Given the moment, Alice will desire to deliver Bob some important piece of information encoded as a qubit.
# The state ψ Alice wants to teleport
α = rand(Complex{Float64})
β = sqrt(1 - α*conj(α)) # |α|² + |β|² = 1
@assert α*conj(α) + β*conj(β) ≈ 1 "State not properly normalized. Try with other (α,β)"
ψ = α*𝟎 + β*𝟏 # ∈ ℂ² ≝ ℂ ⊗ ℂ ; ρψ = ψ*ψ' ∈ ℂ ⊗ ℂ
_ψ = ψ # we can do this only in a classic circuit (debugging purposes)
2-element Array{Complex{Float64},1}:
0.75190393025605 + 0.5381299416639849im
0.38086302728175303 + 0.0im
She applies a conditional-NOT to the entangled qubit based on the state to be teleported. Thus, both are entangled. Next, applies a Hadamard matrix to the state to be teleported.
s = ψ ⊗ ebit;
gate1 = CNOT ⊗ I(2)
gate2 = H ⊗ I(4);
ψ = gate2*gate1*s;
Alice measures first two bits, posibilities are 00, 01, 10, and 11
P𝟎𝟎 = 𝟎𝟎*𝟎𝟎' ⊗ I(2) # projections
P𝟎𝟏 = 𝟎𝟏*𝟎𝟏' ⊗ I(2)
P𝟏𝟎 = 𝟏𝟎*𝟏𝟎' ⊗ I(2)
P𝟏𝟏 = 𝟏𝟏*𝟏𝟏' ⊗ I(2);
ρψ = ψ*ψ' # density operator
p𝟎𝟎 = tr(ρψ * P𝟎𝟎) |> real # probabilities
p𝟎𝟏 = tr(ρψ * P𝟎𝟏) |> real
p𝟏𝟎 = tr(ρψ * P𝟏𝟎) |> real
p𝟏𝟏 = tr(ρψ * P𝟏𝟏) |> real;
@info " The probability of |𝟎𝟎⟩ is $p𝟎𝟎"
@info " The probability of |𝟎𝟏⟩ is $p𝟎𝟏"
@info " The probability of |𝟏𝟎⟩ is $p𝟏𝟎"
@info " The probability of |𝟏𝟏⟩ is $p𝟏𝟏"
┌ Info: The probability of |𝟎𝟎⟩ is 0.2499999999999999
┌ Info: The probability of |𝟎𝟏⟩ is 0.2499999999999999
┌ Info: The probability of |𝟏𝟎⟩ is 0.2499999999999999
┌ Info: The probability of |𝟏𝟏⟩ is 0.2499999999999999
All outcomes have the same chance of appearing.

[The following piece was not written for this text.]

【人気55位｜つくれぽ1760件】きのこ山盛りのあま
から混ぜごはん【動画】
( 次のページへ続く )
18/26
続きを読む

icollapsed = argmax([p𝟎𝟎, p𝟎𝟏, p𝟏𝟎, p𝟏𝟏])
icollapsed = rand(1:4) # to avoid taking always the first
Pcollapsed = [P𝟎𝟎, P𝟎𝟏, P𝟏𝟎, P𝟏𝟏][icollapsed];
x = (icollapsed == 2 || icollapsed == 4) |> Int
z = (icollapsed == 3 || icollapsed == 4) |> Int
@info " Alice measured x = $x and z = $z"

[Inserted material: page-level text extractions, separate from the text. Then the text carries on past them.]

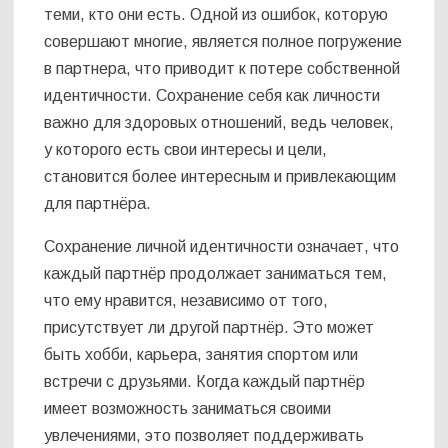
теми, кто они есть. Одной из ошибок, которую
совершают многие, является полное погружение
в партнера, что приводит к потере собственной
идентичности. Сохранение себя как личности
важно для здоровых отношений, ведь человек,
у которого есть свои интересы и цели,
становится более интересным и привлекающим
для партнёра.
Сохранение личной идентичности означает, что
каждый партнёр продолжает заниматься тем,
что ему нравится, независимо от того,
присутствует ли другой партнёр. Это может
быть хобби, карьера, занятия спортом или
встречи с друзьями. Когда каждый партнёр
имеет возможность заниматься своими
увлечениями, это позволяет поддерживать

@info " Alice qubits collapsed to $(["|𝟎𝟎⟩", "|𝟎𝟏⟩", "|𝟏𝟎⟩", "|𝟏𝟏⟩"][icollapsed])"
┌ Info: Alice measured x = 1 and z = 0
┌ Info: Alice qubits collapsed to |𝟎𝟏⟩
The resulting two classical bits are shared to Bob, who uses them to process his entangled bit.
range = 2icollapsed-1:2icollapsed
ψ = normalize!(Pcollapsed*ψ)[range] # state after measurement of 𝟎𝟎
ψ = Z^z * X^x * ψ # Bob uses Alice classical bits x and z
@assert _ψ ≈ ψ "Teleported state has been corrupted"
@info " Teleported |ψ⟩ = ($(ψ[1])) |𝟎⟩ + ($(ψ[2])) |𝟏⟩ !!"
┌ Info: Teleported |ψ⟩ = (0.75190393025605 + 0.5381299416639849im) |𝟎⟩ + (0.3808630272817531 + 0.0im) |𝟏⟩ !!
This is awesome! We have teleported a vast amount information just moving two bits. It is like seeing a sportsman pulling a truck with his beard!
Teleportation technology
While this may seem just a theoretical result, recent experiments suggest that an internet based on quantum technology could be feasible. A collaborative team of researchers teleported qubits (as photon states) over a 44 km fiber optic with a fidelity above 90%. The results have been published in PRX Quantum.